I'm trying to implement a search system in which I need to use Edge NGRAM Tokenizer. Settings for creating an index are shown below. I have used same tokenizer for both documents and search query. (Documents are in Perisan language)
PUT /test
{
"settings": {
"analysis": {
"analyzer": {
"autocomplete": {
"tokenizer": "autocomplete",
"filter": [
"lowercase"
]
},
"autocomplete_search": {
"tokenizer": "autocomplete"
}
},
"tokenizer": {
"autocomplete": {
"type": "edge-ngram",
"min_gram": 2,
"max_gram": 10,
"token_chars": [
"letter"
]
}
}
}
},
"mappings": {
"_doc": {
"properties": {
"title": {
"type": "text",
"analyzer": "autocomplete",
"search_analyzer": "autocomplete_search"
}
}
}
}
}
The problem shows up when I get 0 hits (results) from searching term 'آلمانی' in docs while I have a doc with data : 'آلمان خوب است'.

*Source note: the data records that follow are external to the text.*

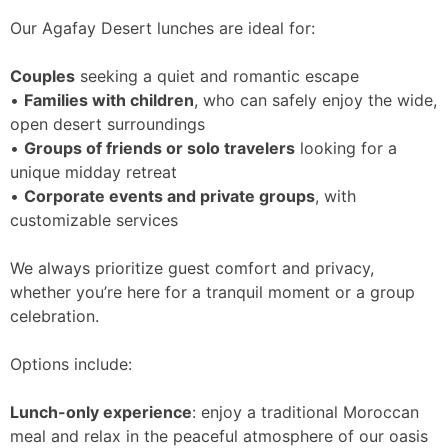
Our Agafay Desert lunches are ideal for:
Couples
seeking a quiet and romantic escape
•
Families with children
, who can safely enjoy the wide,
open desert surroundings
•
Groups of friends or solo travelers
looking for a
unique midday retreat
•
Corporate events and private groups
, with
customizable services
We always prioritize guest comfort and privacy,
whether you’re here for a tranquil moment or a group
celebration.
Options include:
Lunch-only experience
: enjoy a traditional Moroccan
meal and relax in the peaceful atmosphere of our oasis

As you can see the result for analyzing term 'آلمانی' shows that it generates token 'آلمان' and works properly.
{
"tokens" : [
{
"token" : "آ",
"start_offset" : 0,
"end_offset" : 6,
"type" : "<ALPHANUM>",
"position" : 0
},
{
"token" : "آل",
"start_offset" : 0,
"end_offset" : 6,
"type" : "<ALPHANUM>",
"position" : 0
},
{
"token" : "آلم",
"start_offset" : 0,
"end_offset" : 6,
"type" : "<ALPHANUM>",
"position" : 0
},
{
"token" : "آلما",
"start_offset" : 0,
"end_offset" : 6,
"type" : "<ALPHANUM>",
"position" : 0
},
{
"token" : "آلمان",
"start_offset" : 0,
"end_offset" : 6,
"type" : "<ALPHANUM>",
"position" : 0
},
{
"token" : "آلمانی",
"start_offset" : 0,
"end_offset" : 6,
"type" : "<ALPHANUM>",
"position" : 0
}
]
}
The searching query shown below gets 0 hits.
GET /test/_search
{
"query": {"match": {
"title": {"query": "آلمانی" , "operator": "and"}
}}
}
However searching term 'آلما' returns doc with data 'آلمان خوب است'. How can I fix this problem?
Your assistance would be greatly appreciated.

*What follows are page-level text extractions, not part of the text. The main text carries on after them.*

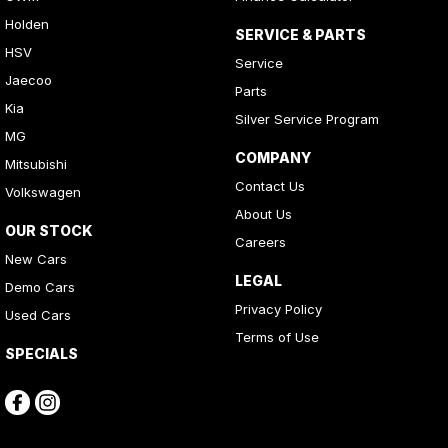
Holden
SERVICE & PARTS
HSV
Service
Jaecoo
Parts
Kia
Silver Service Program
MG
COMPANY
Mitsubishi
Contact Us
Volkswagen
About Us
OUR STOCK
Careers
New Cars
LEGAL
Demo Cars
Privacy Policy
Used Cars
Terms of Use
SPECIALS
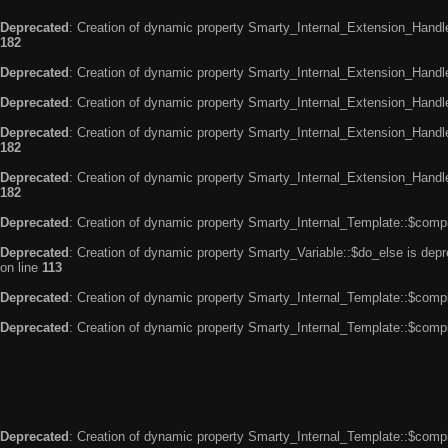
Deprecated
: Creation of dynamic property Smarty_Internal_Extension_Handle
182
Deprecated
: Creation of dynamic property Smarty_Internal_Extension_Handler
Deprecated
: Creation of dynamic property Smarty_Internal_Extension_Handl
Deprecated
: Creation of dynamic property Smarty_Internal_Extension_Handl
182
Deprecated
: Creation of dynamic property Smarty_Internal_Extension_Handler
182
Deprecated
: Creation of dynamic property Smarty_Internal_Template::$compi
Deprecated
: Creation of dynamic property Smarty_Variable::$do_else is dep
on line
113
Deprecated
: Creation of dynamic property Smarty_Internal_Template::$compi
Deprecated
: Creation of dynamic property Smarty_Internal_Template::$compi
Deprecated
: Creation of dynamic property Smarty_Internal_Template::$compi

I found this DevTicks post by Ricardo Heck which solved my problem. enter the link for more detailed description
I changed my mapping setting like this:
"mappings": {
"_doc": {
"properties": {
"title": {
"type": "text",
"analyzer": "autocomplete",
"search_analyzer": "autocomplete_search",
"fields": {
"ngram": {
"type": "text",
"analyzer": "autocomplete"
}
}
}
}
}
}
And now I get doc "آلمان خوب است" by searching the term "آلمانی".